Set socket options in your control application:

int sock = socket(AF_INET, SOCK_DGRAM, 0);

// Small buffers = less queuing = less latency
int buf_size = 4096;
setsockopt(sock, SOL_SOCKET, SO_SNDBUF, &buf_size, sizeof(buf_size));
setsockopt(sock, SOL_SOCKET, SO_RCVBUF, &buf_size, sizeof(buf_size));

// DSCP Expedited Forwarding — signals priority across network nodes
int tos = 0xB8;
setsockopt(sock, IPPROTO_IP, IP_TOS, &tos, sizeof(tos));

Why small buffers: Large buffers cause bufferbloat — packets queue instead of transmitting immediately, adding variable delay to every packet.

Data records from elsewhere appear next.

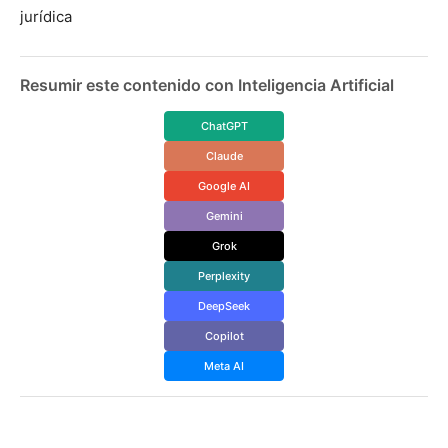
jurídica
Resumir este contenido con Inteligencia Artificial
ChatGPT
Claude
Google AI
Gemini
Grok
Perplexity
DeepSeek
Copilot
Meta AI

Step 4: Tune the Linux Network Stack

# Disable Nagle's algorithm (TCP only) — do in code, not system-wide
setsockopt(sock, IPPROTO_TCP, TCP_NODELAY, &(int){1}, sizeof(int));

# Reduce kernel scheduler granularity on embedded targets
echo 100000 > /proc/sys/kernel/sched_min_granularity_ns

# Disable interrupt coalescing on the WWAN interface
sudo ethtool -C wwan1 rx-usecs 0 tx-usecs 0 2>/dev/null || true

Verification

# Baseline — default bearer
ping -I wwan0 <CONTROL_SERVER_IP> -c 100 -i 0.01

# After tuning — dedicated bearer
ping -I wwan1 <CONTROL_SERVER_IP> -c 100 -i 0.01

You should see:

  • Average RTT drops from 80–150ms to 8–20ms
  • P99 jitter under 5ms on 5G SA
  • Default bearer throughput unaffected

Latency comparison graph P50 drops from 95ms to 11ms; P99 from 180ms to 22ms


What You Learned

  • Default 5G bearers are throughput-optimized — 5QI-specific bearers unlock latency capabilities already in the standard
  • Socket buffer size and DSCP markings matter as much as the RF link
  • Kernel scheduling and interrupt coalescing add tail latency that average-latency benchmarks hide

Limitations:

  • 5QI enforcement depends on your carrier — consumer SIMs often ignore QoS requests. Use an IoT or enterprise SIM
  • 5G NSA still anchors the control plane on LTE, adding a ~15–30ms floor regardless of tuning
  • Settings don't survive reboots unless added to a systemd unit or /etc/rc.local

When NOT to use this:

  • Control loops tolerating >50ms — default bearer + TCP_NODELAY is enough
  • Embedded targets with <256MB RAM where small socket buffers starve concurrent high-throughput streams

Tested on Quectel RM500Q-GL, Linux 6.6 (Yocto), 5G NSA and SA networks. AT command syntax varies by vendor — consult your module's AT command manual.